And OUR reward for being “good citizens” and diligently observing the guidelines? To watch human nature do its inevitable thing, people going on holidays foreign and domestic, living their lives, partying here, there and everywhere, inevitably leading to Covid spiking ... and then WE are punished for others’ transgressions!!

Let me tell you about my “window visit” with my wife last Thursday, Health Secretary (any criticism is of the approved system, not the care home staff. They’re just following orders.

Ten meagre minutes! Standing outside staring bleakly in to my wife’s bedroom. Shouting “I love you” and “I miss you” for all to hear .... perhaps my wife, most likely the staff posted at her bedroom door, and certainly the couple out walking their dog on the pavement behind me. Then a carer rushes forward to apologetically announce that the manager has phoned and the slightly ajar window MUST be immediately shut.

Might as well have had a carer lead me away ringing a bell and shouting “UNCLEAN!”

Campbell Duke
East Kilbride

AS a volunteer for the NSPCC’s Childline service I have seen first-hand how lockdown has impacted a generation of children. Combined with the closure of schools and the lack of contact with their usual support networks, many already vulnerable children have been placed at increased risk of mental health difficulties.

Since lockdown began, Childline has delivered more than 2,600 counselling sessions to children in Scotland for support with mental and emotional health issues, including suicidal thoughts and feelings. It is vital that children know we are still here for them and that Childline can continue to provide a vital lifeline for them.

This is why I am appealing to your readers to remember us in their will this Remember a Charity Week (September 7-13). Leaving a legacy can have an incredible impact – the amount we receive through legacies is the equivalent of the cost of running our schools’ Speak Out Stay Safe programme and Childline combined for a year.

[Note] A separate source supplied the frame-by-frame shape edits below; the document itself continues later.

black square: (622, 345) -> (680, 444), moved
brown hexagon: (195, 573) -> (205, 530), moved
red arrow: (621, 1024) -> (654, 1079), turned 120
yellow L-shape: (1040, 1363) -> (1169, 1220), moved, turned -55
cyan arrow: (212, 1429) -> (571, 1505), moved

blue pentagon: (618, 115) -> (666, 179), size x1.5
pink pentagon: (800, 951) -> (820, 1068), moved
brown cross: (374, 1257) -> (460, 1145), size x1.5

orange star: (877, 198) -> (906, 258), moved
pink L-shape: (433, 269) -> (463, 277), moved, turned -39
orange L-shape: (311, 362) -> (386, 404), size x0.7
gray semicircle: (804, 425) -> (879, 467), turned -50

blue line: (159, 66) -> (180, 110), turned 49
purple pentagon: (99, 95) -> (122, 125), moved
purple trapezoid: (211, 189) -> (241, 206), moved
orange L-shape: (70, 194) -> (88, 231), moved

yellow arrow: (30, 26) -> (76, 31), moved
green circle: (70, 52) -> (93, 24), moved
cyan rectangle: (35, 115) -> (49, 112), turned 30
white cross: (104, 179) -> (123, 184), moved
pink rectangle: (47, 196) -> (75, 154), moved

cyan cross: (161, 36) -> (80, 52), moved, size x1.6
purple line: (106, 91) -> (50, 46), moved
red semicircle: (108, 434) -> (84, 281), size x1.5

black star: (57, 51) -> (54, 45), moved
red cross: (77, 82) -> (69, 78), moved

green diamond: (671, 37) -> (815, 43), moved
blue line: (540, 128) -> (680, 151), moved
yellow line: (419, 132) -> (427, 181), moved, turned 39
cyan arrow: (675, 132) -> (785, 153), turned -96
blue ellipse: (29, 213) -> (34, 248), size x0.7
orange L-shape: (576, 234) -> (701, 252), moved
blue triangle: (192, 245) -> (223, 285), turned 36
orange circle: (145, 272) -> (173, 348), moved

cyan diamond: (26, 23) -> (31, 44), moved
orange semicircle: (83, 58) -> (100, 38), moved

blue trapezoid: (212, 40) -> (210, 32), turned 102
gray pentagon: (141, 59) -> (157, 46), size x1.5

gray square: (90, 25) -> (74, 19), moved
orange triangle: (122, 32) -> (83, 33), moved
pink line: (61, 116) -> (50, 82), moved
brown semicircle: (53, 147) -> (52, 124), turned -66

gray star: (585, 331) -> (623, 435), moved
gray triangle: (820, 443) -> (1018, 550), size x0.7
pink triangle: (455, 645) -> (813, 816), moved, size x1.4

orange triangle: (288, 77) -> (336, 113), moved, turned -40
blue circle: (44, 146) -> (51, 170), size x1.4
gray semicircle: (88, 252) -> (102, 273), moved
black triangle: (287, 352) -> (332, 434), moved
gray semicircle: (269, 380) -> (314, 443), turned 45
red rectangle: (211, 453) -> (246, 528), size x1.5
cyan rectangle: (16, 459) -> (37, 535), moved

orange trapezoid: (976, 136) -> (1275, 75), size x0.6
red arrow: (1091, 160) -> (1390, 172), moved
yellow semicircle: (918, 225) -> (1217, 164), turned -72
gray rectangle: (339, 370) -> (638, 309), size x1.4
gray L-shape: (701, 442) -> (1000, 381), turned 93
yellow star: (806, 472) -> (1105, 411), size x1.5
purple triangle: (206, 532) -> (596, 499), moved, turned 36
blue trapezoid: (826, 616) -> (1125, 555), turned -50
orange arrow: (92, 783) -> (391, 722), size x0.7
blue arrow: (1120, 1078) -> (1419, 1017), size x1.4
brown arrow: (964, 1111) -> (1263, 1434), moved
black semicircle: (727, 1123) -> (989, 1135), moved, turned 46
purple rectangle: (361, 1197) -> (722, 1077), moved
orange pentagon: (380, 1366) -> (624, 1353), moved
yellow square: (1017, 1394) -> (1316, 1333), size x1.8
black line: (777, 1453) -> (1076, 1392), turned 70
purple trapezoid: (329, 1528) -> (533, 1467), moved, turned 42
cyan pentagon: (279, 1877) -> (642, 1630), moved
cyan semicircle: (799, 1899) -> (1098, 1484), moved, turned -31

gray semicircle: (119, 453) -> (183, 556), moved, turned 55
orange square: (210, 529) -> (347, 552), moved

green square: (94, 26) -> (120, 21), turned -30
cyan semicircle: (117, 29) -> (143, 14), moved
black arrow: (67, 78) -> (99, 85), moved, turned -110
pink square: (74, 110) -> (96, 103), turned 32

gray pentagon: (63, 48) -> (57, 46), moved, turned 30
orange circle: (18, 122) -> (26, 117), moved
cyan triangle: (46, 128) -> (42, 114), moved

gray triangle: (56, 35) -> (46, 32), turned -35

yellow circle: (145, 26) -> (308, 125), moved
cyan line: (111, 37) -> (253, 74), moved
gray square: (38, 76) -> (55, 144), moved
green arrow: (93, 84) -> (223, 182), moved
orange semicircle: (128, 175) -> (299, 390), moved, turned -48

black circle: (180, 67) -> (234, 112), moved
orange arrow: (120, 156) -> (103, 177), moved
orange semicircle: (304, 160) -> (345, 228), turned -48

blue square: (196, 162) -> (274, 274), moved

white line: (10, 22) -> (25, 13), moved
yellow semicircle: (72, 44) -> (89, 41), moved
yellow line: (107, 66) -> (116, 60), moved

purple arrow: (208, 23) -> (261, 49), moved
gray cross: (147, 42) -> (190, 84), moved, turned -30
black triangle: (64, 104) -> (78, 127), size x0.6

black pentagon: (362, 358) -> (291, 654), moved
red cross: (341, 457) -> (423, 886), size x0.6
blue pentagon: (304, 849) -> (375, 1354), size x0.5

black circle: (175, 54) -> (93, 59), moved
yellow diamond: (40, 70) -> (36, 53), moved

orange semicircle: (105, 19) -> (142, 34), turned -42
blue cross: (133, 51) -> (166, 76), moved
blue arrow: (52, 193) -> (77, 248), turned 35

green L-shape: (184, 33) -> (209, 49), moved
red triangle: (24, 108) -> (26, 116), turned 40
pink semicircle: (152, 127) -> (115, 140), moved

As we move from crisis to recovery, we need your help to continue to support children during this challenging, ever-changing situation and beyond. To find out how you can help please call 020 7825 2505 or visit nspcc.org.uk/guardian

Kat McMahon
Volunteer for NSPCC Scotland’s Childline service

I THOROUGHLY enjoyed Rosemary Barry’s long letter (New headteacher started at a school she could not visit, September 5).

It brought back a flood of wonderful memories of walks on Lismore Island. In the 1970s my wife and myself were frequent visitors to the Airds Hotel in Port Appin, which at that time was owned and run by Eric and Betty Allan.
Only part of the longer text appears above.